Asthma drugs are amongst the most frequently used drugs in childhood, but international comparisons on type and indication of use are lacking. The aim of this study was to describe asthma drug use in children with and without asthma in the Netherlands (NL), Italy (IT), and the United Kingdom (UK). We conducted a retrospective analysis of outpatient medical records of children 0–18 years from 1 January 2000 until 31 December 2005. For all children, prescription rates of asthma drugs were studied by country, age, asthma diagnosis, and off-label status. One-year prevalence rates were calculated per 100 children per patient-year (PY). The cohort consisted of 671,831 children of whom 49,442 had been diagnosed with asthma at any time during follow-up. ß2-mimetics and inhaled steroids were the most frequently prescribed asthma drug classes in NL (4.9 and 4.1/100 PY), the UK (8.7 and 5.3/100 PY) and IT (7.2 and 16.2/100 PY), respectively. Xanthines, anticholinergics, leukotriene receptor antagonists, and anti-allergics were prescribed in less than one child per 100 per year. In patients without asthma, ß2-mimetics were used most frequently. Country differences were highest for steroids, (Italy highest), and for ß2-mimetics (the UK highest). Off-label use was low, and most pronounced for ß2-mimetics in children <18 months (IT) and combined ß2-mimetics + anticholinergics in children <6 years (NL). Conclusion: This study shows that among all asthma drugs, ß2-mimetics and inhaled steroids are most often used, also in children without asthma, and with large variability between countries. Linking multi-country databases allows us to study country specific pediatric drug use in a systematic manner without being hampered by methodological differences. This study underlines the potency of healthcare databases in rapidly providing data on pediatric drug use and possibly safety.

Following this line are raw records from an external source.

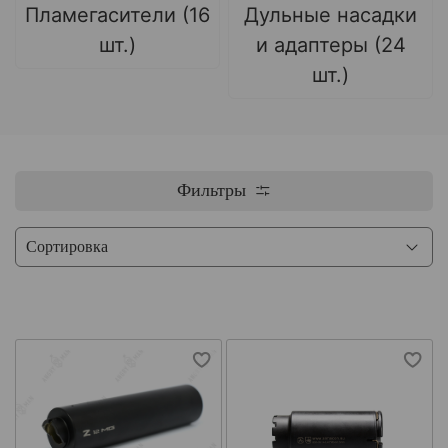
Пламегасители (16
Дульные насадки
шт.)
и адаптеры (24
шт.)
Фильтры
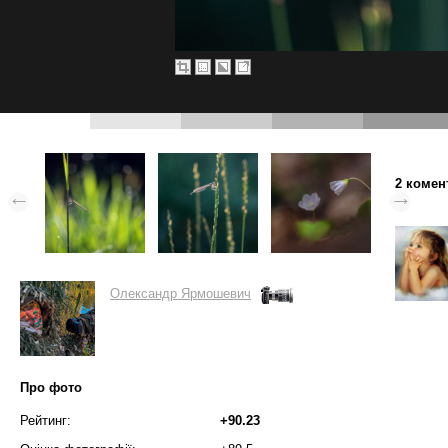
2 комен
Олександр Ярмошевич
Про фото
Рейтинг:
+90.23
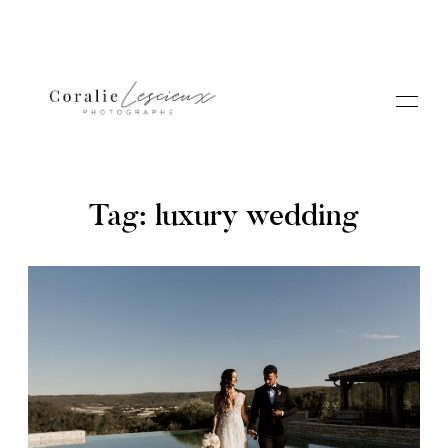
Tag: luxury wedding
Portfolio
A PROPOS CORALIE
Contact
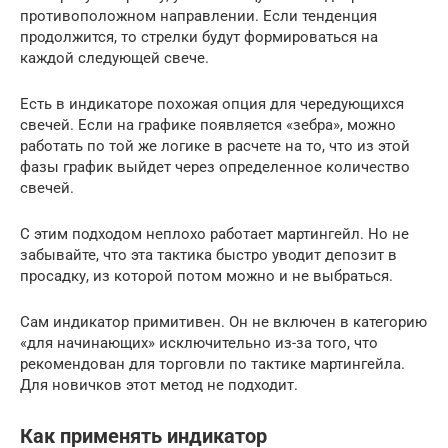
противоположном направлении. Если тенденция
продолжится, то стрелки будут формироваться на
каждой следующей свече.
Есть в индикаторе похожая опция для чередующихся
свечей. Если на графике появляется «зебра», можно
работать по той же логике в расчете на то, что из этой
фазы график выйдет через определенное количество
свечей.
С этим подходом неплохо работает мартингейл. Но не
забывайте, что эта тактика быстро уводит депозит в
просадку, из которой потом можно и не выбраться.
Сам индикатор примитивен. Он не включен в категорию
«для начинающих» исключительно из-за того, что
рекомендован для торговли по тактике мартингейла.
Для новичков этот метод не подходит.
Как применять индикатор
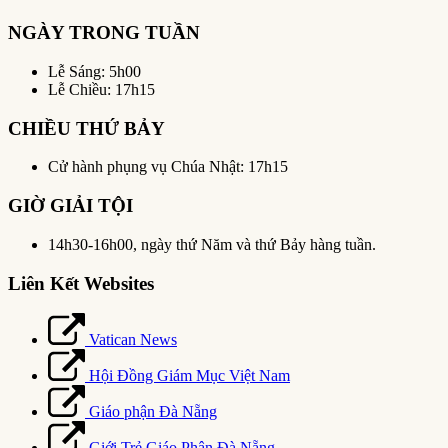
NGÀY TRONG TUẦN
Lễ Sáng: 5h00
Lễ Chiều: 17h15
CHIỀU THỨ BẢY
Cử hành phụng vụ Chúa Nhật: 17h15
GIỜ GIẢI TỘI
14h30-16h00, ngày thứ Năm và thứ Bảy hàng tuần.
Liên Kết Websites
Vatican News
Hội Đồng Giám Mục Việt Nam
Giáo phận Đà Nẵng
Giới Trẻ Giáo Phận Đà Nẵng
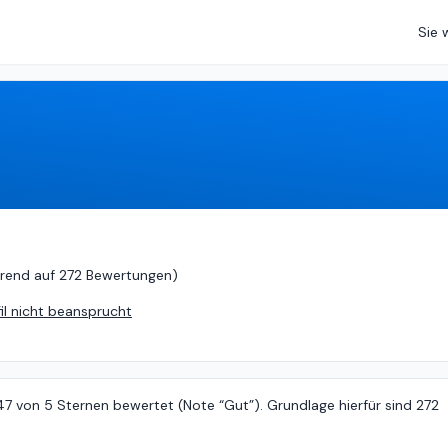
Sie 
asierend auf
272 Bewertungen
)
rend auf
272 Bewertungen
)
fil nicht beansprucht
47 von 5 Sternen bewertet (Note “Gut”). Grundlage hierfür sind 272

Objective: To provide an overview of drug use in children in three European countries. Design: Retrospective cohort study, 2000-5. Setting: Primary care research databases in the Netherlands (IPCI), United Kingdom (IMS-DA), and Italy (Pedianet). Participants: 675 868 children aged up to 14 (Italy) or 18 (UK and Netherlands). Main outcome measure: Prevalence of use per year calculated by drug class (anatomical and therapeutic). Prevalence of \"recurrent/chronic\" use (three or more prescriptions a year) and \"non-recurrent\" or \"acute\" use (less than three prescriptions a year) within each therapeutic class. Descriptions of the top five most commonly used drugs evaluated for off label status within each anatomical class. Results: Three levels of drug use could be distinguished in the study population: high (>10/100 children per year, moderate (1-10/100 children per year), and low (<1/100 children per year). For all age categories, anti-infective, dermatological, and respiratory drugs were in the high use group, whereas cardiovascular and antineoplastic drugs were always in the low use group. Emollients, topical steroids, and asthma drugs had the highest prevalence of recurrent use, but relative use of low prevalence drugs was more often recurrent than acute. In the top five highest prevalence drugs topical inhaled and systemic steroids, oral contraceptives, and topical or systemic antifungal drugs were most commonly used off label. Conclusion: This overview of outpatient paediatric prescription patterns in a large European population could provide information to prioritise paediatric therapeutic research needs.